Washington is lucky that China is not taking advantage of this crisis 
to help Russia inflict a crippling lesson. Russia holds $580bn of 
foreign reserves. China holds $1,800bn. Together they own a third of 
the $1.5 trillion stock of Fannie Mae, Freddie Mac and other US 
agency bonds. They are holding a gun to the head of the US Treasury, 
and the US financial system.

So how should we handle the bad-tempered bear? Data from the 
International Energy Agency suggests that oil prices will fall back 
for a couple of years as the global downturn squeezes demand, and new 
deliveries come on-stream from Brazil, Africa, Central Asia and the 
US itself.

Russia's leverage as supplier of 6.5m barrels per day of crude 
exports will slip, but not for long. But oil may well climb to a new 
equilibrium price above $150 a barrel once the next global cycle 
starts in earnest.

If so, Russia will become an even bigger headache. It is willing to 
use the oil weapon. It cut off 50pc of crude deliveries to the Czech 
Republic in July after Prague signed a deal with the US on the 
missile shield.

Obviously, we must cut our reliance on oil and gas even faster than 
we are already doing. Nuclear and clean power stations must be built 
with more urgency than we have seen so far. Tide and wave power 
technology should be given the same strategic priority as aircraft 
carriers.

If I were an American citizen, I would expect Washington to sponsor a 
Manhattan Project to harness the solar power on a mass scale. My 
apologies to the CIA/Pentagon if such a blitz is under way. Jim 
Woolsey, the former CIA director, told me last week that the US will 
end its strategic dependence on oil much more quickly than people 
realise. "We can defeat oil as a transport fuel. Russia won't be able 
to push us around any more within a decade," he said.
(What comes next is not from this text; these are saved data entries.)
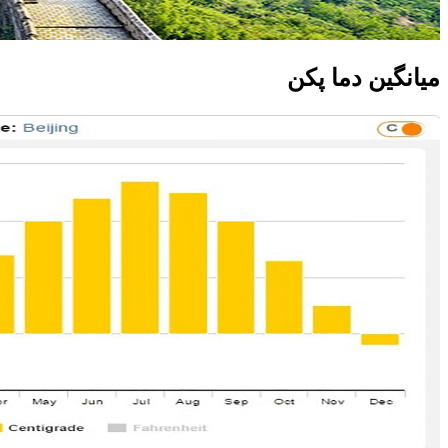
میانگین دما پکن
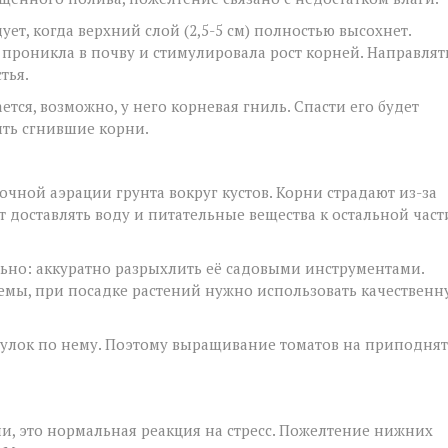
ет, когда верхний слой (2,5-5 см) полностью высохнет.
 проникла в почву и стимулировала рост корней. Направлят
тья.
ется, возможно, у него корневая гниль. Спасти его будет
ить сгнившие корни.
чной аэрации грунта вокруг кустов. Корни страдают из-за
т доставлять воду и питательные вещества к остальной част
но: аккуратно разрыхлить её садовыми инструментами.
емы, при посадке растений нужно использовать качественн
огулок по нему. Поэтому выращивание томатов на приподня
и, это нормальная реакция на стресс. Пожелтение нижних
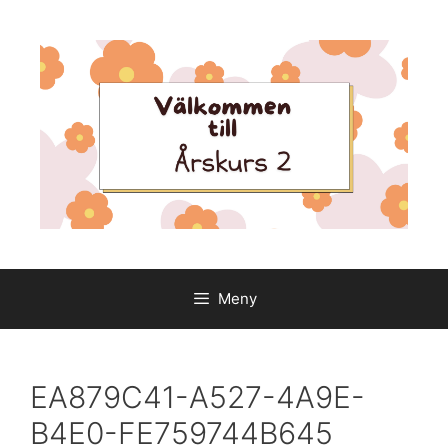
Hoppa
till
innehåll
Meny
EA879C41-A527-4A9E-
B4E0-FE759744B645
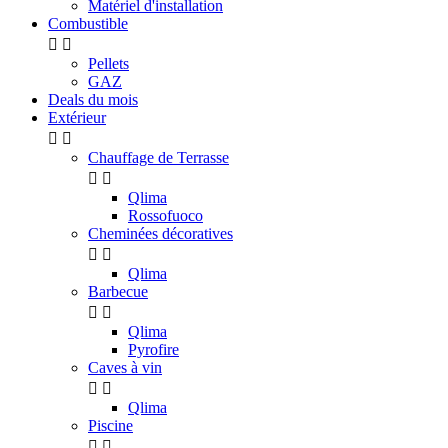
Matériel d'installation
Combustible


Pellets
GAZ
Deals du mois
Extérieur


Chauffage de Terrasse


Qlima
Rossofuoco
Cheminées décoratives


Qlima
Barbecue


Qlima
Pyrofire
Caves à vin


Qlima
Piscine


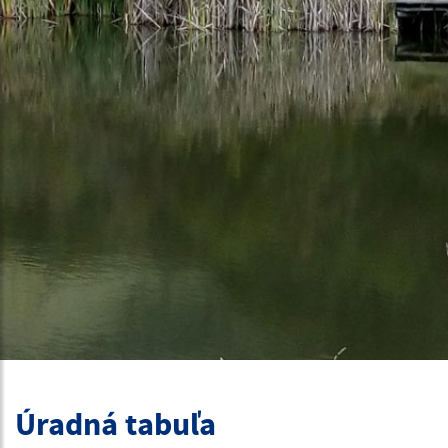
Úradná tabuľa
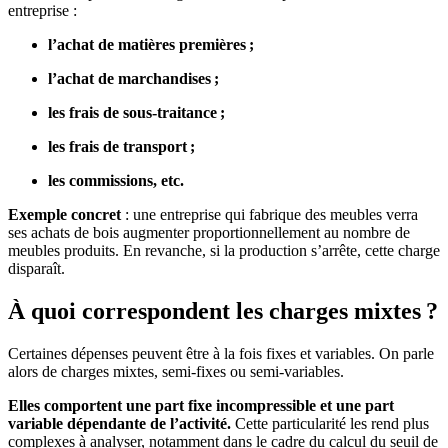
entreprise :
l’achat de matières premières ;
l’achat de marchandises ;
les frais de sous-traitance ;
les frais de transport ;
les commissions, etc.
Exemple concret
: une entreprise qui fabrique des meubles verra
ses achats de bois augmenter proportionnellement au nombre de
meubles produits. En revanche, si la production s’arrête, cette charge
disparaît.
À quoi correspondent les charges mixtes ?
Certaines dépenses peuvent être à la fois fixes et variables. On parle
alors de charges mixtes, semi-fixes ou semi-variables.
Elles comportent une part fixe incompressible et une part
variable dépendante de l’activité.
Cette particularité les rend plus
complexes à analyser, notamment dans le cadre du calcul du seuil de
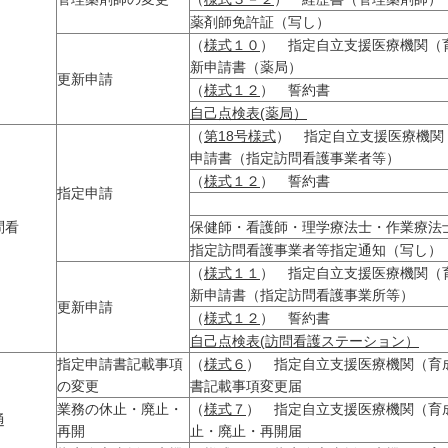
薬剤師免許証（写し）
（
様式１０
） 指定自立支援医療機関（
新申請書（薬局）
更新申請
（
様式１２
） 誓約書
自己点検表(薬局）
（
第18号様式
） 指定自立支援医療機関
申請書（指定訪問看護事業者等）
（
様式１２
） 誓約書
指定申請
訪問看
保健師・看護師・理学療法士・作業療法
指定訪問看護事業者等指定通知（写し）
（
様式１１
） 指定自立支援医療機関（
新申請書（指定訪問看護事業所等）
更新申請
（
様式１２
） 誓約書
自己点検表(訪問看護ステーション）
指定申請書記載事項
（
様式６
） 指定自立支援医療機関（育
の変更
書記載事項変更届
業務の休止・廃止・
（
様式７
） 指定自立支援医療機関（育
通
再開
止・廃止・再開届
He is counting on electric cars. His Toyota Prius can already run for 
two cents a mile when recharged overnight. The engine reverts to fuel 
after 20 miles. This will soon change. The new lithium-ion batteries 
are advancing by leaps and bounds.

There is no need to confront the Kremlin in the Caucasus or on the 
Dnieper. All we need to do is to chip away at its energy wealth. If 
we can drive oil back down to $70 a barrel, and keep it there, Russia 
will be reduced to a middling power of 141m people, with a deformed 
industry, in the grip of an acute demographic decline. We may even do 
the country a favour.

Oil is a double curse: it incubates the "Dutch Disease", and fosters 
autocracy. The Russian people would do better without it.